Required work
Find out how many lines in the records have the string "аутоиммунных" in them, and state only that number.

Extracted information
▽

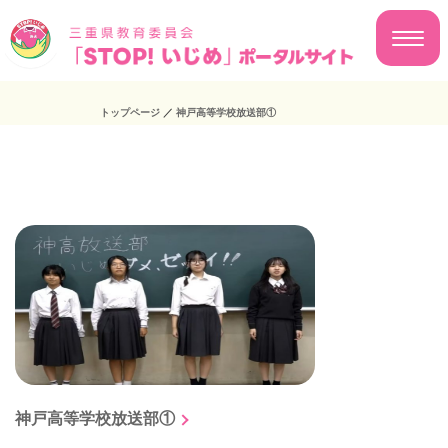
トップページ
／
神戸高等学校放送部①
神戸高等学校放送部①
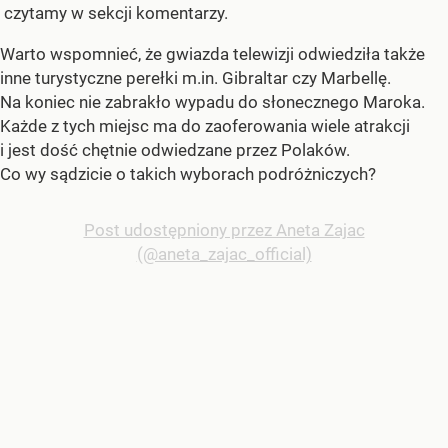
czytamy w sekcji komentarzy.
Warto wspomnieć, że gwiazda telewizji odwiedziła także
inne turystyczne perełki m.in. Gibraltar czy Marbellę.
Na koniec nie zabrakło wypadu do słonecznego Maroka.
Każde z tych miejsc ma do zaoferowania wiele atrakcji
i jest dość chętnie odwiedzane przez Polaków.
Co wy sądzicie o takich wyborach podróżniczych?
Post udostępniony przez Aneta Zajac
(@aneta_zajac_official)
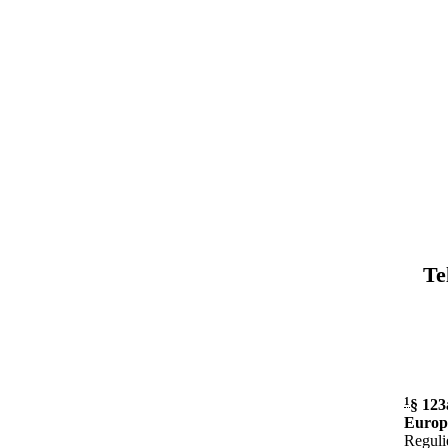
Te
1
§ 123
Europ
Reguli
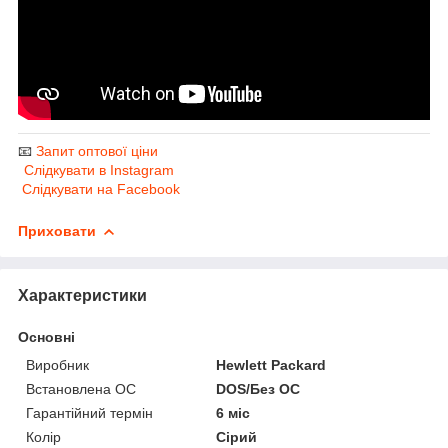
📧
Запит оптової ціни
Слідкувати в Instagram
Слідкувати на Facebook
Приховати
Характеристики
Основні
Виробник
Hewlett Packard
Встановлена ОС
DOS/Без ОС
Гарантійний термін
6 міс
Колір
Сірий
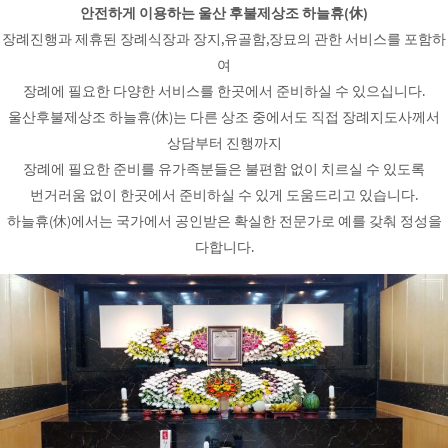
안전하게 이용하는 울산 후불제상조 하늘휴(休)
장례진행과 제휴된 장례식장과 장지,유골함,장묘의 관한 서비스를 포함하
여
장례에 필요한 다양한 서비스를 한곳에서 준비하실 수 있으십니다.
울산후불제상조 하늘휴(休)는 다른 상조 중에서도 직접 장례지도사께서
상담부터 진행까지
장례에 필요한 준비를 유가족분들은 불편함 없이 치르실 수 있도록
번거러움 없이 한곳에서 준비하실 수 있게 도움드리고 있습니다.
하늘휴(休)에서는 국가에서 공인받은 확실한 전문가로 예를 갖춰 정성을
다합니다.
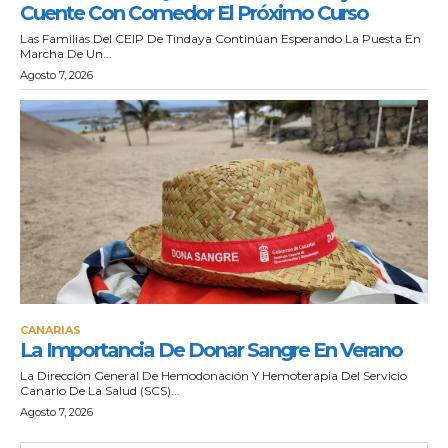
Cuente Con Comedor El Próximo Curso
Las Familias Del CEIP De Tindaya Continúan Esperando La Puesta En
Marcha De Un...
Agosto 7, 2026
CANARIAS
La Importancia De Donar Sangre En Verano
La Dirección General De Hemodonación Y Hemoterapia Del Servicio
Canario De La Salud (SCS)...
Agosto 7, 2026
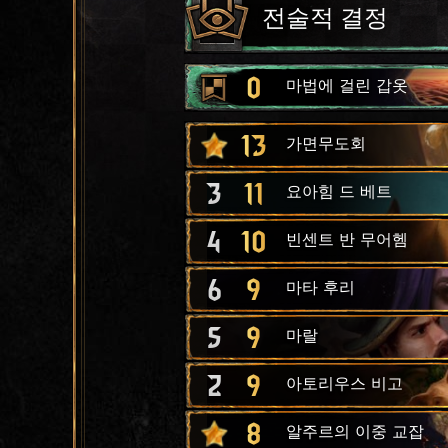
전술적 결정
0
마법에 걸린 갑옷
13
가면무도회
3
11
요아힘 드 베트
4
10
빈센트 반 무어헴
6
9
마타 후리
5
9
마랄
2
9
아토리우스 비고
8
알주르의 이중 교잡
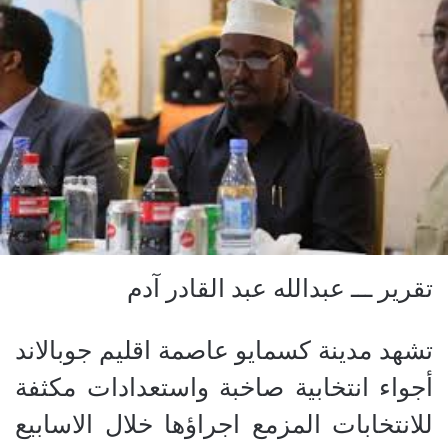
تقرير ـــ عبدالله عبد القادر آدم
تشهد مدينة كسمايو عاصمة اقليم جوبالاند
أجواء انتخابية صاخبة واستعدادات مكثفة
للانتخابات المزمع اجراؤها خلال الاسابيع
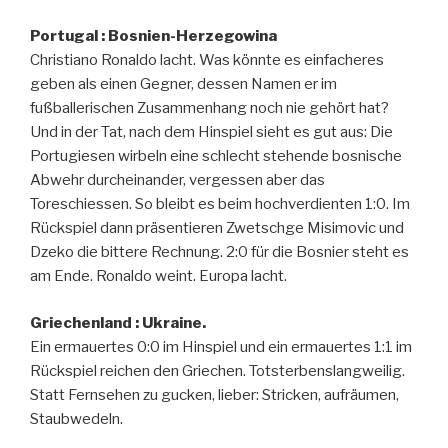
Portugal : Bosnien-Herzegowina
Christiano Ronaldo lacht. Was könnte es einfacheres
geben als einen Gegner, dessen Namen er im
fußballerischen Zusammenhang noch nie gehört hat?
Und in der Tat, nach dem Hinspiel sieht es gut aus: Die
Portugiesen wirbeln eine schlecht stehende bosnische
Abwehr durcheinander, vergessen aber das
Toreschiessen. So bleibt es beim hochverdienten 1:0. Im
Rückspiel dann präsentieren Zwetschge Misimovic und
Dzeko die bittere Rechnung. 2:0 für die Bosnier steht es
am Ende. Ronaldo weint. Europa lacht.
Griechenland : Ukraine.
Ein ermauertes 0:0 im Hinspiel und ein ermauertes 1:1 im
Rückspiel reichen den Griechen. Totsterbenslangweilig.
Statt Fernsehen zu gucken, lieber: Stricken, aufräumen,
Staubwedeln.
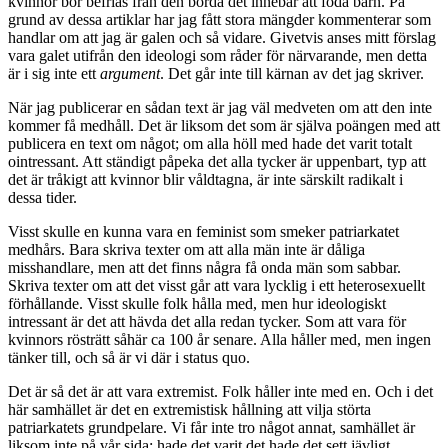
kvinnor bör befrias från den börda det innebär att föda barn. På
grund av dessa artiklar har jag fått stora mängder kommenterar som
handlar om att jag är galen och så vidare. Givetvis anses mitt förslag
vara galet utifrån den ideologi som råder för närvarande, men detta
är i sig inte ett
argument
. Det går inte till kärnan av det jag skriver.
När jag publicerar en sådan text är jag väl medveten om att den inte
kommer få medhåll. Det är liksom det som är själva poängen med att
publicera en text om något; om alla höll med hade det varit totalt
ointressant. Att ständigt påpeka det alla tycker är uppenbart, typ att
det är tråkigt att kvinnor blir våldtagna, är inte särskilt radikalt i
dessa tider.
Visst skulle en kunna vara en feminist som smeker patriarkatet
medhårs. Bara skriva texter om att alla män inte är dåliga
misshandlare, men att det finns några få onda män som sabbar.
Skriva texter om att det visst går att vara lycklig i ett heterosexuellt
förhållande. Visst skulle folk hålla med, men hur ideologiskt
intressant är det att hävda det alla redan tycker. Som att vara för
kvinnors rösträtt såhär ca 100 år senare. Alla håller med, men ingen
tänker till, och så är vi där i status quo.
Det är så det är att vara extremist. Folk håller inte med en. Och i det
här samhället är det en extremistisk hållning att vilja störta
patriarkatets grundpelare. Vi får inte tro något annat, samhället är
liksom inte på vår sida; hade det varit det hade det sett jävligt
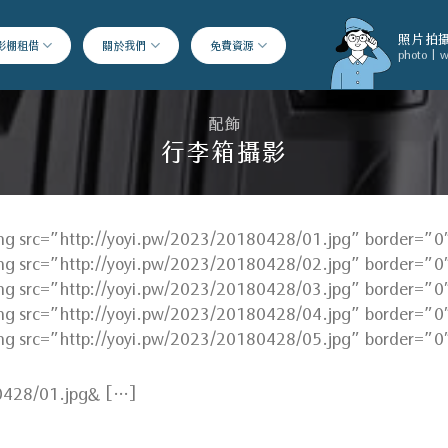
照片拍攝
影棚租借
關於我們
免費資源
photo | w
配飾
行李箱攝影
mg src=”http://yoyi.pw/2023/20180428/01.jpg” border=”0″
mg src=”http://yoyi.pw/2023/20180428/02.jpg” border=”0″
mg src=”http://yoyi.pw/2023/20180428/03.jpg” border=”0″
mg src=”http://yoyi.pw/2023/20180428/04.jpg” border=”0″
mg src=”http://yoyi.pw/2023/20180428/05.jpg” border=”0″
80428/01.jpg& […]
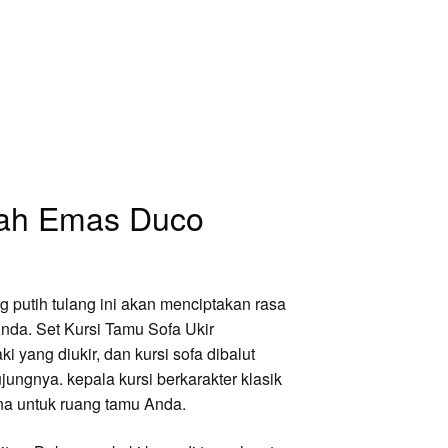
wah Emas Duco
putih tulang ini akan menciptakan rasa
nda. Set Kursi Tamu Sofa Ukir
 yang diukir, dan kursi sofa dibalut
ungnya. kepala kursi berkarakter klasik
na untuk ruang tamu Anda.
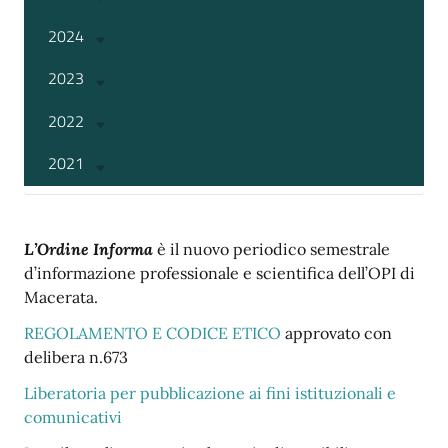
2024
2023
2022
2021
L’Ordine Informa
è il nuovo periodico semestrale
d’informazione professionale e scientifica dell’OPI di
Macerata.
REGOLAMENTO E CODICE ETICO
approvato con
delibera n.673
Liberatoria per pubblicazione ai fini istituzionali e
comunicativi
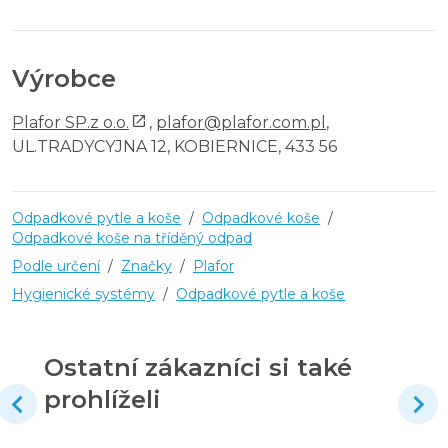
Výrobce
Plafor SP.z o.o.
,
plafor@plafor.com.pl
,
UL.TRADYCYJNA 12, KOBIERNICE, 433 56
Odpadkové pytle a koše
/
Odpadkové koše
/
Odpadkové koše na tříděný odpad
Podle určení
/
Značky
/
Plafor
Hygienické systémy
/
Odpadkové pytle a koše
Ostatní zákazníci si také
prohlíželi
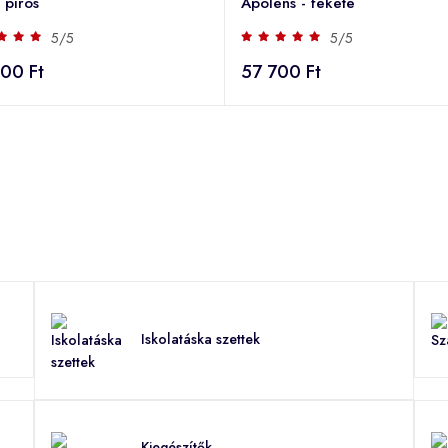
- piros
Apolens - fekete
5/5
5/5
00 Ft
57 700 Ft
Iskolatáska szettek
Kiegészítők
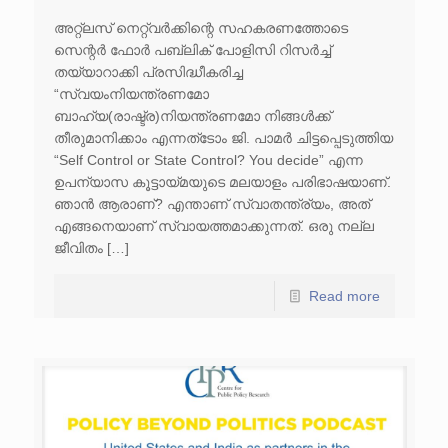
അറ്റ്ലസ് നെറ്റ്വർക്കിന്റെ സഹകരണത്തോടെ
സെന്റർ ഫോർ പബ്ലിക് പോളിസി റിസർച്ച്
തയ്യാറാക്കി പ്രസിദ്ധീകരിച്ച
“സ്വയംനിയന്ത്രണമോ
ബാഹ്യ(രാഷ്ട്ര)നിയന്ത്രണമോ നിങ്ങൾക്ക്
തീരുമാനിക്കാം എന്നത്ടോം ജി. പാമർ ചിട്ടപ്പെടുത്തിയ
“Self Control or State Control? You decide” എന്ന
ഉപന്യാസ കൂട്ടായ്മയുടെ മലയാളം പരിഭാഷയാണ്.
ഞാൻ ആരാണ്? എന്താണ് സ്വാതന്ത്ര്യം, അത്
എങ്ങനെയാണ് സ്വായത്തമാക്കുന്നത്. ഒരു നല്ല
ജീവിതം […]
Read more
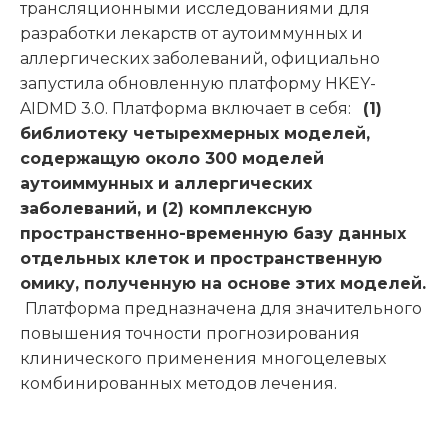
трансляционными исследованиями для
разработки лекарств от аутоиммунных и
аллергических заболеваний, официально
запустила обновленную платформу HKEY-
AIDMD 3.0. Платформа включает в себя:
(1)
библиотеку четырехмерных моделей,
содержащую около 300 моделей
аутоиммунных и аллергических
заболеваний, и (2) комплексную
пространственно-временную базу данных
отдельных клеток и пространственную
омику, полученную на основе этих моделей.
Платформа предназначена для значительного
повышения точности прогнозирования
клинического применения многоцелевых
комбинированных методов лечения.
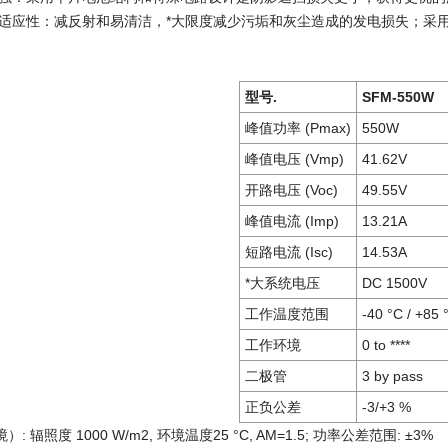
的适应性：减反射和易清洁，*大限度减少污垢和灰尘造成的发电损失；采
型号
.
SF
M
-550
W
峰值功率
(Pmax)
550
W
峰值电压
(Vmp)
41.62
V
开路电压
(Voc)
49.55
V
峰值电流
(Imp)
13.21
A
短路电流
(Isc)
14.53
A
*大系统电压
DC 1500V
工作温度范围
-40 °C
/
+85 
工作环境
0 to ****
二极管
3
by pass
正负公差
-
3
/+
3
%
 辐照度 1000 W/m2, 环境温度25 °C, AM=1.5; 功率公差范围: ±3%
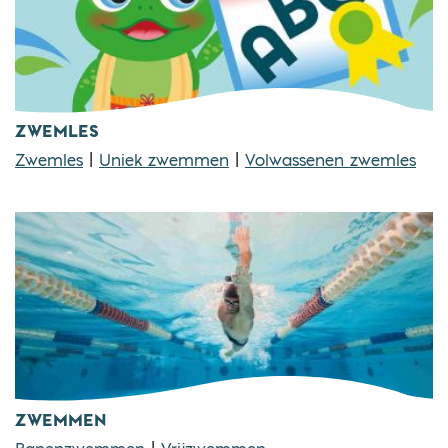
ZWEMLES
Zwemles
|
Uniek zwemmen
|
Volwassenen zwemles
ZWEMMEN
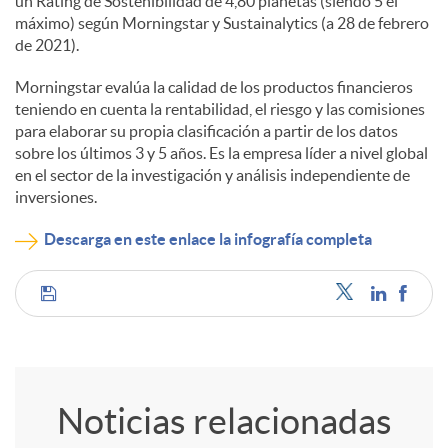
un Rating de Sostenibilidad de 4,80 planetas (siendo 5 el
máximo) según Morningstar y Sustainalytics (a 28 de febrero
de 2021).
Morningstar evalúa la calidad de los productos financieros
teniendo en cuenta la rentabilidad, el riesgo y las comisiones
para elaborar su propia clasificación a partir de los datos
sobre los últimos 3 y 5 años. Es la empresa líder a nivel global
en el sector de la investigación y análisis independiente de
inversiones.
Descarga en este enlace la infografía completa
C
o
Noticias relacionadas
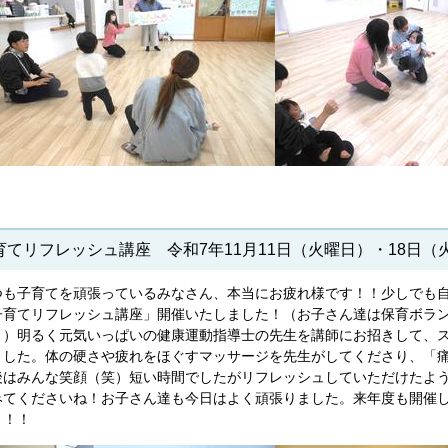
育てリフレッシュ講座 令和7年11月11日（火曜日）・18日（
つも子育てを頑張っているみなさん、本当にお疲れ様です！！少しでも
子育てリフレッシュ講座」開催いたしました！（お子さん達は保育ボラ
。）明るく元気いっぱいの健康運動指導士の先生を講師にお招きして、
ました。体の硬さや疲れをほぐすマッサージを先生がしてくださり、「
後はみんな笑顔（笑）短い時間でしたがリフレッシュしていただけたよ
みてくださいね！お子さん達も今日はよく頑張りました。来年度も開催
う！！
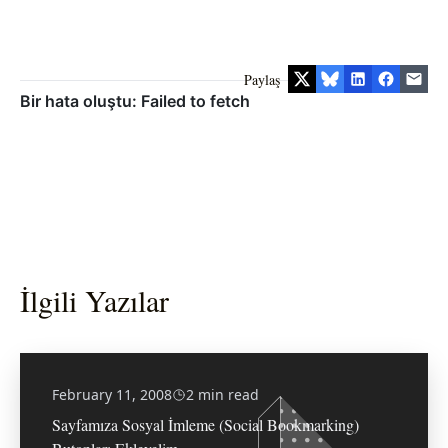
Paylaş
İlgili Yazılar
February 11, 2008
2 min read
Sayfamıza Sosyal İmleme (Social Bookmarking)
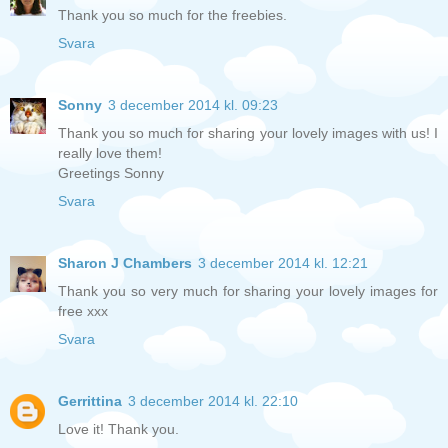
Thank you so much for the freebies.
Svara
Sonny
3 december 2014 kl. 09:23
Thank you so much for sharing your lovely images with us! I
really love them!
Greetings Sonny
Svara
Sharon J Chambers
3 december 2014 kl. 12:21
Thank you so very much for sharing your lovely images for
free xxx
Svara
Gerrittina
3 december 2014 kl. 22:10
Love it! Thank you.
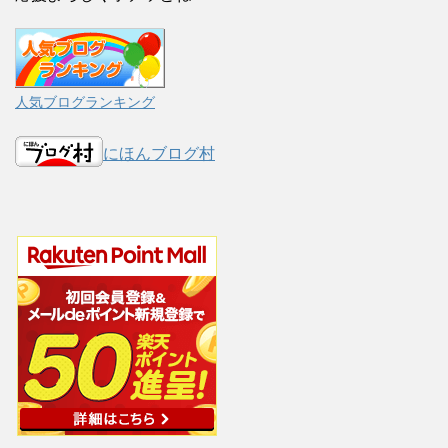
人気ブログランキング
にほんブログ村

△

Result below
2